On the street, there was a red metal bike pump on the wall beside a freight elevator door. Visitors would pump it and air would sound a little cedar organ pipe that I had made. It was a pleasant sound... not at all like a doorbell. I would walk out on the roof and look over the edge of the three-story building to see who was there. A cantilevering steel fire escape was the main access.
The wheelhouse had a view of lower Montreal, from the "big O", the Olympic stadium, all of downtown and around to the mountain. There was lots of snow that year. The wheelhouse looked like a cabin in the woods with the backdrop of downtown Montreal. The door faced the downtown side and an opposing window faced east. The main living space was nearly half full of equipment for a still-functioning freight elevator.
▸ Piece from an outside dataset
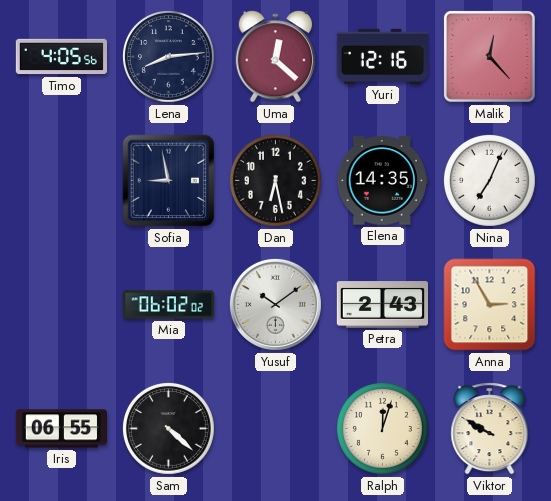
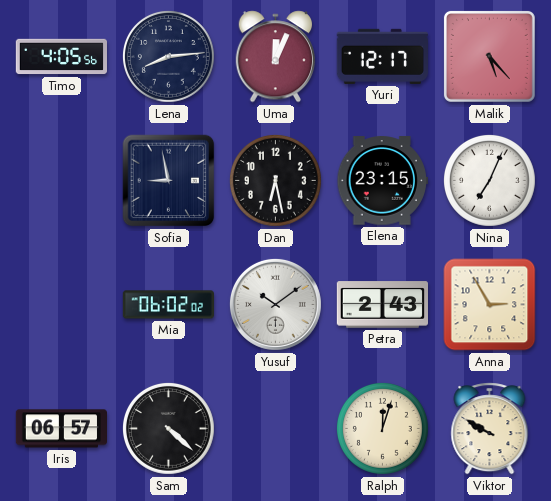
Uma: 12:22 -> 12:04
Yuri: 12:16 -> 12:17
Malik: 12:23 -> 5:23
Elena: 14:35 -> 23:15
Iris: 06:55 -> 06:57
Solenoid magnetic switches that started the elevator with a loud high voltage clap were more loud and surprising then the motor.
A group of people rented the top two floors and roof of a building at Maisonneuve on St-Laurence in downtown Montreal. They were fixing it up for a use as a venue and looking for people to work on it in exchange for housing. I had some building experience so I worked and did some advising on the project. That was my rent. Use of the roof included access to the wheelhouse, so that's where I stayed for my first winter in Montreal.
The space was tight. The entrance to the sleeping area, under the kitchen table, was a two by two foot hole in the floor. You would think you were lowering yourself into a bottomless elevator shaft but your toes would touch about four feet down. This was the bedroom: eight by six feet and four feet high. The sub-terrain room made it possible to live there. My friend, Barry Isenor, described the small room under the floor as an anti-loft. The kitchen table doubled as countertop with a circular sink set in one end. On the wall opposite the table, there was a narrow countertop for chopping, cooking and vinyl records. I had a drawing table that sat on top of a hatch cover for the four-level elevator shaft below. A 110v hot-plate/oven and a record player made my life more pleasurable. All material used to adapt the space including furniture and plumbing parts were recuperated garbage. Warm air drafting up the shaft from the three levels below heated the place and could be controlled by vents.
I lined the floor of the 'anti-loft' with foam rubber, layers of wool blankets and sheets. The space was dead quiet and sealed except for the entry hole and a small hole to the adjacent shaft. The hole in the shaft provided a fresh air draught for sleeping. Because the walls and floors were concrete and brick, sound from the sporadically used elevator equipment was dampened. I set up a bright work light on a lamp timer and used it as an alarm clock, and I could sometimes believe it was the sun rising through a window.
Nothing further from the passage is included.